Task to complete
Count up the lines below in which the string "unit" appears. The reply should be that number alone.

The records
▼

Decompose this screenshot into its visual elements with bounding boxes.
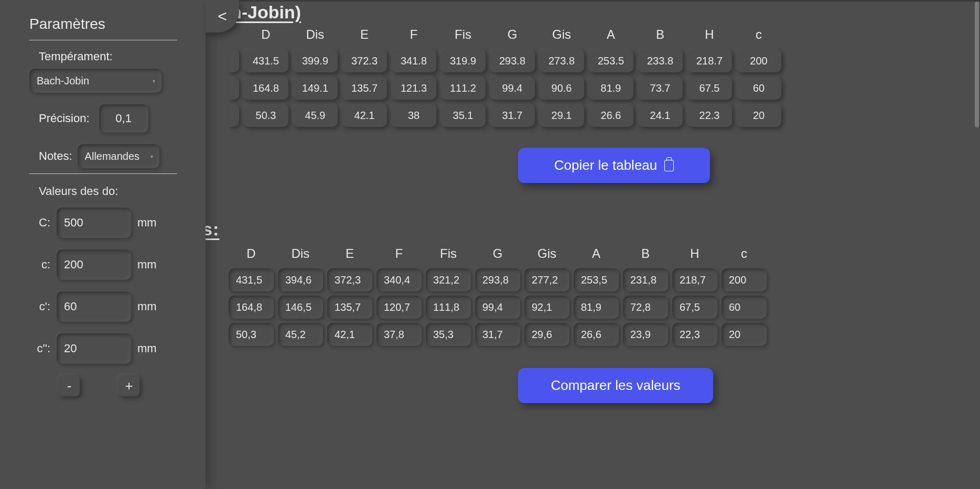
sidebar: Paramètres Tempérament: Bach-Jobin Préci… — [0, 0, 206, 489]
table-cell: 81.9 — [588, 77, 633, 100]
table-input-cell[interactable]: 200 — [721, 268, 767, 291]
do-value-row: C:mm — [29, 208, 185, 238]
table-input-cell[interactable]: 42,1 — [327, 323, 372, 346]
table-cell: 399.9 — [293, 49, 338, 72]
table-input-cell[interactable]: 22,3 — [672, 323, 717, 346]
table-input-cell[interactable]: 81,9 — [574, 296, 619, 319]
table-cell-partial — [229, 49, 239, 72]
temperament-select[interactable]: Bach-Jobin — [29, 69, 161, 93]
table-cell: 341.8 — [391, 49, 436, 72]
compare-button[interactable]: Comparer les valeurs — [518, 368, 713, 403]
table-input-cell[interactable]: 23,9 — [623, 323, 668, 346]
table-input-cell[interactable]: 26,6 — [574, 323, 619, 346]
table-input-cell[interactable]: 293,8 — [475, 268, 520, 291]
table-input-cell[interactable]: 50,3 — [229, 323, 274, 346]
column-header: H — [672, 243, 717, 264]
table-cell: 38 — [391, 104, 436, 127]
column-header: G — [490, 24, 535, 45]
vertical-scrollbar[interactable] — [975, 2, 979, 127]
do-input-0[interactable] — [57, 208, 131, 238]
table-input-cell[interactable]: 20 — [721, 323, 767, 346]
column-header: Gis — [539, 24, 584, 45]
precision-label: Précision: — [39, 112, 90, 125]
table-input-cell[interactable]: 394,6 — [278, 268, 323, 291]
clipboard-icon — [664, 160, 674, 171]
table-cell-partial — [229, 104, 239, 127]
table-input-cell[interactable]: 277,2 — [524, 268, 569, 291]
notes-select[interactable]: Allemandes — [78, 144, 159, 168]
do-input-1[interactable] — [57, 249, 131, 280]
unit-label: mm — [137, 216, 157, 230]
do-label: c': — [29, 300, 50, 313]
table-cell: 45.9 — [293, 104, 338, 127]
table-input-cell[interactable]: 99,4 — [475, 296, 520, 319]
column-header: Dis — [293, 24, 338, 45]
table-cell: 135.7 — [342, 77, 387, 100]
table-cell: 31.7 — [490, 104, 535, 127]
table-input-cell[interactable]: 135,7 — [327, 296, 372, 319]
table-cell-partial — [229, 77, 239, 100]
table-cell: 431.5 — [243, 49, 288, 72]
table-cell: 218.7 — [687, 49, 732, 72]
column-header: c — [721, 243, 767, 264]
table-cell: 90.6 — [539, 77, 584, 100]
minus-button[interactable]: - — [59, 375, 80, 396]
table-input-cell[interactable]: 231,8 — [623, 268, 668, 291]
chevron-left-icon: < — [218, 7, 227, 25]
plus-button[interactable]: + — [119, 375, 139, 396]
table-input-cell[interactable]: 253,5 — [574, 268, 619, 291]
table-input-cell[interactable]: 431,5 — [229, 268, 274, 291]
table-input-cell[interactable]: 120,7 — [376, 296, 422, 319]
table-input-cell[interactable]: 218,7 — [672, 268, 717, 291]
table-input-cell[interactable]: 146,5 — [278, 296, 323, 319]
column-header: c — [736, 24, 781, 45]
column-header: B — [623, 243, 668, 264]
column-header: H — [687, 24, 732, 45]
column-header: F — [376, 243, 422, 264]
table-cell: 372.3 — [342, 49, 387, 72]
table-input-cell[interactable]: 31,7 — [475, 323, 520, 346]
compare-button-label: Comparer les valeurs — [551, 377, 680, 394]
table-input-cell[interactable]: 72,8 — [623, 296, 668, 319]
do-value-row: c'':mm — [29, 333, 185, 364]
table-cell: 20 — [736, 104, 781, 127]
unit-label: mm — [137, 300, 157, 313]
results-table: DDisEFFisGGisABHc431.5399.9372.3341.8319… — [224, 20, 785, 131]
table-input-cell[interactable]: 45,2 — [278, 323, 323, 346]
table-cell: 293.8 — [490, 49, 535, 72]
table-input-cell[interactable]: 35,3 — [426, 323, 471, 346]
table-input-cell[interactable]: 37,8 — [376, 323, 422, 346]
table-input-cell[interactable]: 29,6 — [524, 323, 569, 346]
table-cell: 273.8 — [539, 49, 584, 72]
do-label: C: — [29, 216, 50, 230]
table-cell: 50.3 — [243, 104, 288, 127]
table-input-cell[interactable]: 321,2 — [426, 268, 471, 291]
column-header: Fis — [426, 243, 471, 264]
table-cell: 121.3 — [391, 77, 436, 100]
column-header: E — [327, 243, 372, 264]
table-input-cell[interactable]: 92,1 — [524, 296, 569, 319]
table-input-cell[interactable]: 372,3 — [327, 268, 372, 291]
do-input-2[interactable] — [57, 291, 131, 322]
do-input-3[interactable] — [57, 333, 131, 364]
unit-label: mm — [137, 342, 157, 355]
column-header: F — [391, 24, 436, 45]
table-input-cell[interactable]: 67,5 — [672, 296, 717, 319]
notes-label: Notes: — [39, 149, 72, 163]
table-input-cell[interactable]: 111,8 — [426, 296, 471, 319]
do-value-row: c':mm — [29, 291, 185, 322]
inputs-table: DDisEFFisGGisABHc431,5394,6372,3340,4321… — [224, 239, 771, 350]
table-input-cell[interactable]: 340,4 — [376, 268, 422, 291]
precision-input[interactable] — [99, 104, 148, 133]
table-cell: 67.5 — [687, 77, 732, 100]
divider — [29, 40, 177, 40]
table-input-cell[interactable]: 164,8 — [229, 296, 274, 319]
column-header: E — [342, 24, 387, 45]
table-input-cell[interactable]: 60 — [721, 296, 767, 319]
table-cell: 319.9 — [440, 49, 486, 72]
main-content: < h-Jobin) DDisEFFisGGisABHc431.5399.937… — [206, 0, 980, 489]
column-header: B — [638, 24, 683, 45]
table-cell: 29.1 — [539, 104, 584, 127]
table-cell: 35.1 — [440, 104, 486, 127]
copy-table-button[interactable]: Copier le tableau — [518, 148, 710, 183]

▲

Task output
3